My thoughts: There will be changes, but...I’m rather sure that virtual learning in some form will continue as it always has. Remember the 1940’s through about 1990 when most every community had a radio and TV station with a farm director? The local extension agents had regular weekly programs and any other time they wanted. WGN and Orion Samuelson in Chicago had a daily noon farm hour as did WBBM with Everett Mitchell in Chicago. Same thing in every other city, big or small across the country. It also seemed Purina feed and International Harvester sponsored many of the farm programs .
Where is the farm radio and TV programming and commercial sponsorship today? It’s still there (barely) but it didn’t ever replace actual farm meetings, in fact, probably help the meetings grow.
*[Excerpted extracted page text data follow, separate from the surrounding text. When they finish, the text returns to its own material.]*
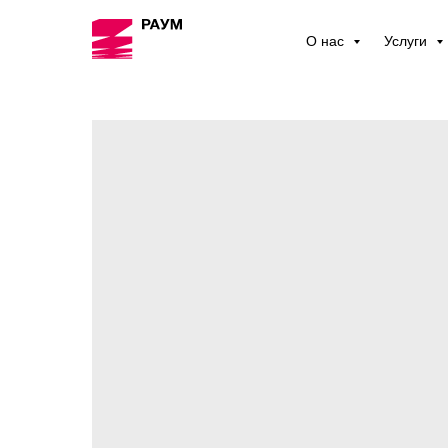
О нас
Услуги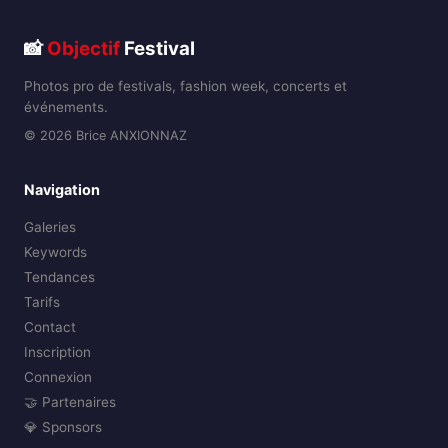
📸
Objectif
Festival
Photos pro de festivals, fashion week, concerts et
événements.
© 2026 Brice ANXIONNAZ
Navigation
Galeries
Keywords
Tendances
Tarifs
Contact
Inscription
Connexion
🤝 Partenaires
💎 Sponsors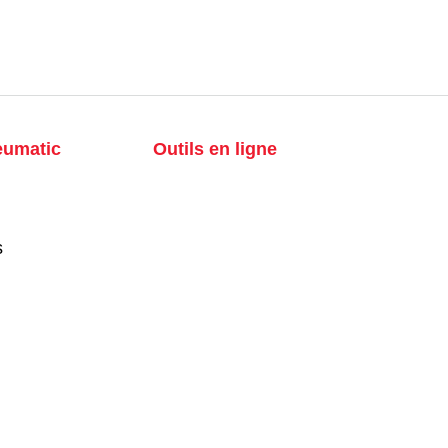
eumatic
Outils en ligne
s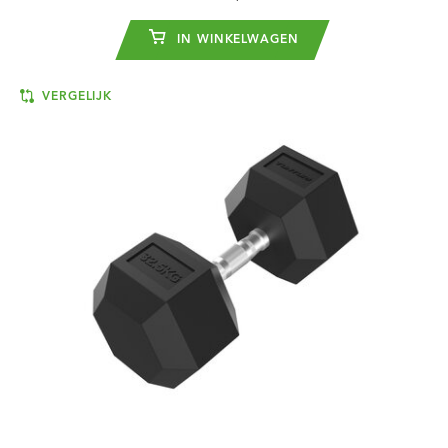
IN WINKELWAGEN
VERGELIJK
Yes, I expect some commercial companies will cut their farm sales force as their young marketing managers – already completely attuned to virtual learning – see less need for face to face contact, but they will learn that farmers will still want to kick tires, feel the paint and talk face to face with an actual human.
Ag teachers will be with us, maybe in even bigger numbers as young people will want to know even more about raising food and feeding people. As for Extension agents, I fear their peak was prior to when the UW decided production agriculture was less important than industrial development, raising gardens and chasing mosquitoes, about 40 years ago. Some will remain with more degrees but less actual farming experience and impact.
Virtual, some yes
Down the road, virtual learning and big farm meetings will meet head to head. I’ve always said, and have written, that farmers go to meetings more to talk with and learn from each other than to attend lengthy seminars. In recent years the PDPW and DBA have learned that offering short, specific subject matter sessions on the meeting floor during breaks are really well attended, effective and enjoyed.
Some of the formerly traditional farm meetings will disappear as their organizations have lost leadership and members during the pandemic and there may be new organizations that see a new need.
After the current pandemic is over I suggest there will be a desire by agricultural folks (me included) to “get out” and see people, places and things. In what form these will be who knows? And, I’m probably not the only one who detests reading and listening from a computer.